Rodriguez … died at California Hospital Medical Center downtown before 5:30 p.m. Tuesday after her family decided to remove the comatose teen from life support.
Yes it is the MDMA.
Are teenage girls at particular risk? I don’t know the answer to this.
UK bans Mephedrone
April 8, 2010
The UK House of Lords has followed the riff-raff MPs in voting for a ban of the previously uncontrolled recreational drug 4-methymethcathinone (4-MMC, mephedrone, meow-meow, plant-food, etc). Prior observations from me are here and here.

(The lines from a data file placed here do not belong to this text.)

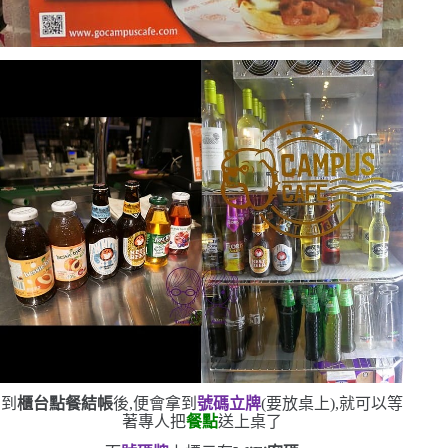
到
櫃台點餐結帳
後,便會拿到
號碼立牌
(
要放桌上
)
,就可以等
著專人把
餐點
送上桌了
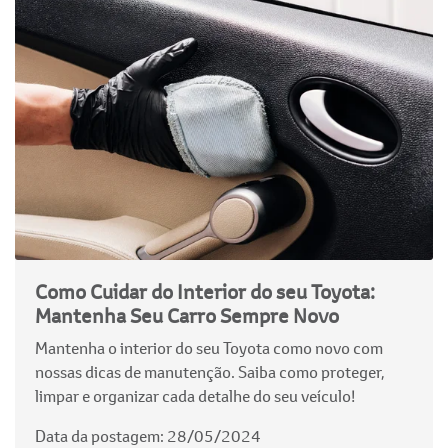
Como Cuidar do Interior do seu Toyota:
Mantenha Seu Carro Sempre Novo
Mantenha o interior do seu Toyota como novo com
nossas dicas de manutenção. Saiba como proteger,
limpar e organizar cada detalhe do seu veículo!
Data da postagem: 28/05/2024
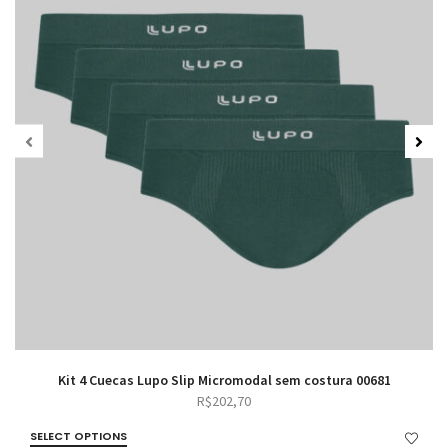
Kit 4 Cuecas Lupo Slip Micromodal sem costura 00681
R$
202,70
SELECT OPTIONS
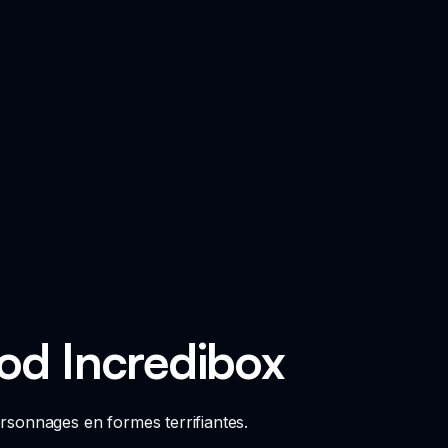
od Incredibox
rsonnages en formes terrifiantes.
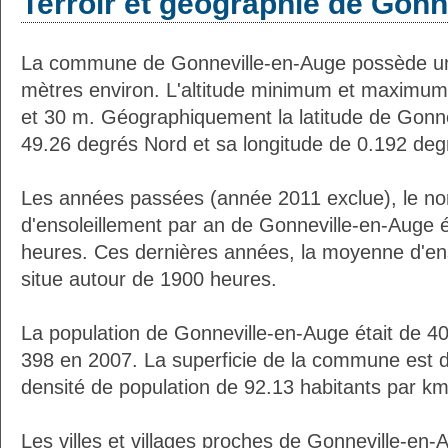
Terroir et géographie de Gonn
La commune de Gonneville-en-Auge possède un
mètres environ. L'altitude minimum et maximum
et 30 m. Géographiquement la latitude de Gonne
49.26 degrés Nord et sa longitude de 0.192 deg
Les années passées (année 2011 exclue), le n
d'ensoleillement par an de Gonneville-en-Auge é
heures. Ces dernières années, la moyenne d'en
situe autour de 1900 heures.
La population de Gonneville-en-Auge était de 4
398 en 2007. La superficie de la commune est d
densité de population de 92.13 habitants par km
Les villes et villages proches de Gonneville-en-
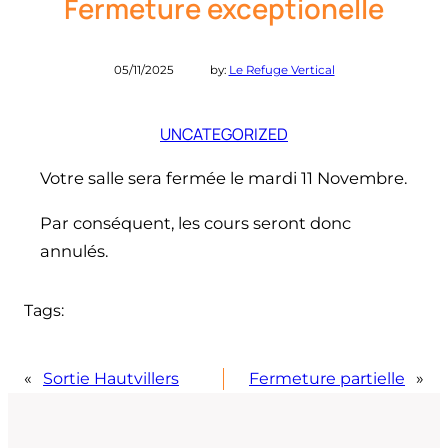
Fermeture exceptionelle
05/11/2025
by:
Le Refuge Vertical
UNCATEGORIZED
Votre salle sera fermée le mardi 11 Novembre.
Par conséquent, les cours seront donc
annulés.
Tags:
«
Sortie Hautvillers
Fermeture partielle
»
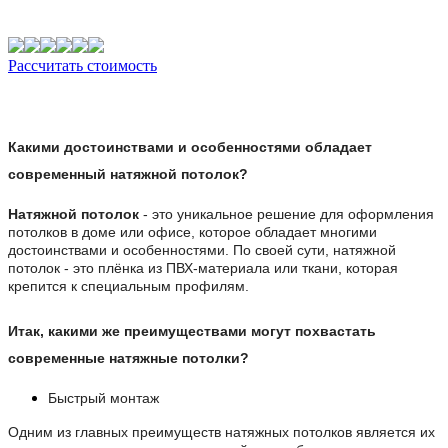
Рассчитать стоимость
Какими достоинствами и особенностями обладает
современный натяжной потолок?
Натяжной потолок
- это уникальное решение для оформления
потолков в доме или офисе, которое обладает многими
достоинствами и особенностями. По своей сути, натяжной
потолок - это плёнка из ПВХ-материала или ткани, которая
крепится к специальным профилям.
Итак, какими же преимуществами могут похвастать
современные натяжные потолки?
Быстрый монтаж
Одним из главных преимуществ натяжных потолков является их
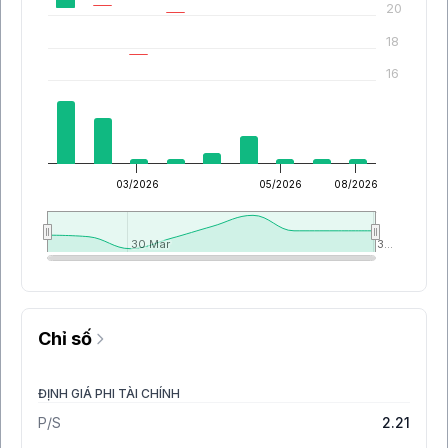
20
18
16
03/2026
05/2026
08/2026
30 Mar
30 Mar
3…
3…
Chỉ số
ĐỊNH GIÁ PHI TÀI CHÍNH
P/S
2.21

This is a good opportunity to point to the report on the cathinones [ pdf ] that was created by the Advisory Council on the Misuse of Drugs. This more or less echos my points in my prior posts that while we may know a bit about cathinones the available scientific knowledge is pretty pathetic compared to the amphetamine-class drugs. And essentially nothing has been published on 4-MMC/mephedrone.
Now this is how you report fatality involving MDMA
February 17, 2010
My readers are no doubt becoming a little bored with this but I assure you I do not bother to blog every one that pops up. Yes, another tragedy. A life cut short at 19 years of age because of the recreational drug MDMA, aka Ecstasy.
Friend Darren Anscombe said: ‘Me and him took some.
‘We were having a laugh at that time. I went into the kitchen and heard Danny’s girlfriend scream.
‘I went into the front room and he was lying on the floor, lifeless.’
Mr Anscombe dialled 999 and under instruction from the operator, carried out chest compressions until paramedics arrived.
Mr Anscombe said Daryl had been ‘happy’ that night but starting ‘acting strangely’.
Here is what I like about the reporting on this. They head off much speculation this way:
Dr Barbara Borek, forensic pathologist, said: ‘Toxicological analysis has detected the presence of a potentially fatal concentration of MDMA, commonly known as ecstasy.’
Tests showed there was 4,491mg of the drug per litre in his blood.
Age 32, cardiac arrest….
December 21, 2009
Sigh.
Le Sigh.
A young actor is dead at 32 of cardiac arrest. At least that is what the early reporting is saying. Also that Brittany Murphy collapsed in the shower. Some additional reporting indicates that she’d lost a great deal of weight recently, some photographs that have been published seem to confirm that impression. Some suggestion of her being on multiple prescription drugs for multiple unnamed ailments.
Dammit.
’cause you know what is coming next. My only questions are “Which drugs?” and “In what combination?”.